No 10 denied suggestions the Prime Minister had been forced to delay an announcement – which had been widely expected as early as this week – amid concerns of a backlash at Westminster.

The Republic's foreign affairs minister Micheál Martin warned against playing politics with the future of Northern Ireland as he expressed hope a deal can be reached.

Mr Martin said he would be hopeful of agreement this week, but said he could not be certain that would happen. He insisted the pace of the negotiations had not slowed in recent days.

"I think what's very important is that everybody now from here on think about the people of Northern Ireland," he said.

"Not power play, not politics elsewhere. I think the people of Northern Ireland have had enough of people playing politics with their future. And, in my view, my only concern is that the people of Northern Ireland voted (in last May's Assembly election), they want their institutions (at Stormont) restored.

"People had legitimate concerns around the operation of the protocol. There's been a very sincere and substantial attempt to resolve those concerns by the UK negotiating team with the EU negotiating team. I think we should allow that to come to realisation and fruition in the coming while and we should then focus on the needs of the people."

East Antrim MP Sammy Wilson said a deal which still kept NI in the EU single market, "as ministers in the Northern Ireland Assembly we would be required by law to implement that deal and we are not going to do that because we believe such an arrangement is designed to take us out of the United Kingdom".

"Increasingly we would have to agree EU laws which diverge from UK laws and in doing so would separate our own country from the United Kingdom," he told Sky News.

An anti-Northern Ireland Protocol sign close to Larne Port Credit: Liam McBurney/PA

Mr Wilson, the DUP chief whip at Westminster, accused ministers of going into the negotiations with the EU with “an attitude of defeat” and said that he did not expect to see a deal announced this week.

“We are British and we expect to be governed by British law, not Brussels law." Mr Wilson said, adding that, "We would certainly not collaborate in administering Brussels law in our part of the United Kingdom.”

The veteran Tory Eurosceptic Sir Bernard Jenkin said that any deal which did not lead to a return to power sharing at the Stormont Assembly by the DUP – which walked out in protest at the protocol – would be “completely disastrous”.

“If it doesn’t get the support of both communities in Northern Ireland it is just going to make things worse because it will cement in place an agreement that has destroyed power sharing in Northern Ireland,” he told Times Radio.

Conservative former cabinet minister Simon Clarke has backed a call by Boris Johnson for ministers to press on with legislation enabling them to override parts of the Northern Ireland Protocol.
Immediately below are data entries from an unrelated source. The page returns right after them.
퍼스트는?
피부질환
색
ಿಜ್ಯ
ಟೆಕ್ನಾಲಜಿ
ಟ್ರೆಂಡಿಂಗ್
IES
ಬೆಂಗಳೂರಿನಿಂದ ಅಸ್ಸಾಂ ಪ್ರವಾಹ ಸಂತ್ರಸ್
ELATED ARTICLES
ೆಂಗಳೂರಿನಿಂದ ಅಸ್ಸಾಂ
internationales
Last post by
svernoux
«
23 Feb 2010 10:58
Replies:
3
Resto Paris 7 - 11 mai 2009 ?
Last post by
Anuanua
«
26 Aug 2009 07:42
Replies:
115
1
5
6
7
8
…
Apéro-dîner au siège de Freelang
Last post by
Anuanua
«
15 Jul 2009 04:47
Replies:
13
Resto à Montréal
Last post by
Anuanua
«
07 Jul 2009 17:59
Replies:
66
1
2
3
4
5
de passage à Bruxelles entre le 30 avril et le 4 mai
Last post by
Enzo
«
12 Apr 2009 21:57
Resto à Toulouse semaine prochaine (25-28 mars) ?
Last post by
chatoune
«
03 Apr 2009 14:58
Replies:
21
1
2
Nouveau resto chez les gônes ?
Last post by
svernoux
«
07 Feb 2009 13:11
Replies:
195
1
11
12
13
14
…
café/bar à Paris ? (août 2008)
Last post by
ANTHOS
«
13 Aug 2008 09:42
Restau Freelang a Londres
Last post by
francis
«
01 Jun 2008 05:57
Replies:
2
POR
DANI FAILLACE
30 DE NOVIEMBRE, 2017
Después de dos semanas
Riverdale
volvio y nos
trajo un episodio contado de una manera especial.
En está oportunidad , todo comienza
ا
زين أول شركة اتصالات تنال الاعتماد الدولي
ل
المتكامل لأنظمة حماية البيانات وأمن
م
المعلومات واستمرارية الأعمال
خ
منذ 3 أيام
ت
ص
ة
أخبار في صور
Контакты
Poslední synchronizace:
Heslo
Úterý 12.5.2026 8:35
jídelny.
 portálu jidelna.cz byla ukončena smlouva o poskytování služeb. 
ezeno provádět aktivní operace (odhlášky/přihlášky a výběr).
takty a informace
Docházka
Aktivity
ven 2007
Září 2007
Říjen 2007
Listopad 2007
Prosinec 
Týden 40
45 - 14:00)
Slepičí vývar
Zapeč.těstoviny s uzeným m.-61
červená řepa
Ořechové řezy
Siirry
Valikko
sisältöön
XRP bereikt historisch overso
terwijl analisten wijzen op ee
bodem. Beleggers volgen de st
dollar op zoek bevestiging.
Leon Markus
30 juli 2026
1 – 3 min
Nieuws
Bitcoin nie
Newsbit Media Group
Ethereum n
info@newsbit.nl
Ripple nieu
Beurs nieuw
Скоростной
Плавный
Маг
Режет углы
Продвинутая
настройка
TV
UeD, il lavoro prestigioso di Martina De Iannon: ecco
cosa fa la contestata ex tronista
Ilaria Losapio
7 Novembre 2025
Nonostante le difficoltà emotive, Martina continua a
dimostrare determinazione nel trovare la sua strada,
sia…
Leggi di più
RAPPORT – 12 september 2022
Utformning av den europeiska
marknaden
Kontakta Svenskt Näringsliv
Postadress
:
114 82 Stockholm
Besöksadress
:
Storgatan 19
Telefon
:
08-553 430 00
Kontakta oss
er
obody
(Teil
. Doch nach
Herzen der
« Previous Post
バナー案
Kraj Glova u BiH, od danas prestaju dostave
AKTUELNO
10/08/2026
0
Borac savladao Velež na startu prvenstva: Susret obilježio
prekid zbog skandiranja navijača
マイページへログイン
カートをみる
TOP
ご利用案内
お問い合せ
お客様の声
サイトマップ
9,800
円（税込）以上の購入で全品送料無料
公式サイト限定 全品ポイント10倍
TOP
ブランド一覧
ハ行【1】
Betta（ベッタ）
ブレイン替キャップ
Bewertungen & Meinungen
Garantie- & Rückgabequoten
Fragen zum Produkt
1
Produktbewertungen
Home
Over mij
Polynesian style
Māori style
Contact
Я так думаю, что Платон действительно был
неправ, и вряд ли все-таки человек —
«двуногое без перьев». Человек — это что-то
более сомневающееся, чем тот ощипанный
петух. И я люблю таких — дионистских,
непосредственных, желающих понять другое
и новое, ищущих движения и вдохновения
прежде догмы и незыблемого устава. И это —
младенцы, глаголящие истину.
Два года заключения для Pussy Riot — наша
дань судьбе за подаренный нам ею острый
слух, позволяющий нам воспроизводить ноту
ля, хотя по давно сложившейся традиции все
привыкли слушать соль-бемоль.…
He said the Protocol Bill, currently paused in the House of Lords, would strengthen the hand of ministers in negotiations and could ultimately provide a better solution than a new deal with the EU.

“It is absolutely imperative tactically to give our negotiators the strongest possible hand to play with Brussels,” he told BBC Radio 4’s Today programme.

“If the perception is there that the Bill is moribund then that will, I am afraid, weaken our hand very considerably.

“We need to make sure that if a deal is struck here it is genuinely a better one than that we can achieve through our own legislation to fix the protocol.”

Mr Johnson’s intervention over the weekend – his first on Brexit since departing No 10 – has raised concerns over a potential rebellion by Eurosceptic Tory backbenchers if Mr Sunak’s changes are put to a vote in Parliament.

Some Tories quickly sided with the former prime minister, with Lord Frost – who negotiated Mr Johnson’s original Brexit deal – urging the Government to “push on with the Protocol Bill”.

However, Mr Clarke, a strong supporter of both Mr Johnson and his successor Liz Truss, denied he was trying to make trouble for Mr Sunak.

“Quite the opposite. I want to see this issue fixed. It is vital for the Conservative Party,” he said.